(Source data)
►

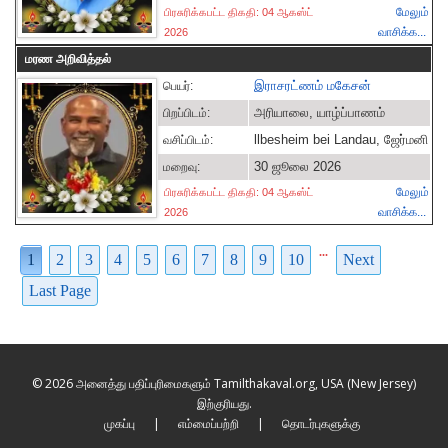
மேலும்
பிரசுரிக்கபட்ட திகதி: 04 ஆகஸ்ட்
வாசிக்க...
2026
மரண அறிவித்தல்
இராசரட்ணம் மகேசன்
பெயர்:
அரியாலை, யாழ்ப்பாணம்
பிறப்பிடம்:
llbesheim bei Landau, ஜேர்மனி
வசிப்பிடம்:
30 ஜூலை 2026
மறைவு:
மேலும்
பிரசுரிக்கபட்ட திகதி: 04 ஆகஸ்ட்
வாசிக்க...
2026
...
1
2
3
4
5
6
7
8
9
10
Next
Last Page
© 2026 அனைத்து பதிப்புரிமைகளும் Tamilthakaval.org, USA (New Jersey)
இற்குரியது.
முகப்பு
|
எம்மைப்பற்றி
|
தொடர்புகளுக்கு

◄

▶ Requirement
Every line above should be copied exactly, apart from any pictures.

▶ Answer space
மேலும்
பிரசுரிக்கபட்ட திகதி: 04 ஆகஸ்ட்
வாசிக்க...
2026
மரண அறிவித்தல்
இராசரட்ணம் மகேசன்
பெயர்:
அரியாலை, யாழ்ப்பாணம்
பிறப்பிடம்:
llbesheim bei Landau, ஜேர்மனி
வசிப்பிடம்:
30 ஜூலை 2026
மறைவு:
மேலும்
பிரசுரிக்கபட்ட திகதி: 04 ஆகஸ்ட்
வாசிக்க...
2026
...
1
2
3
4
5
6
7
8
9
10
Next
Last Page
© 2026 அனைத்து பதிப்புரிமைகளும் Tamilthakaval.org, USA (New Jersey)
இற்குரியது.
முகப்பு
|
எம்மைப்பற்றி
|
தொடர்புகளுக்கு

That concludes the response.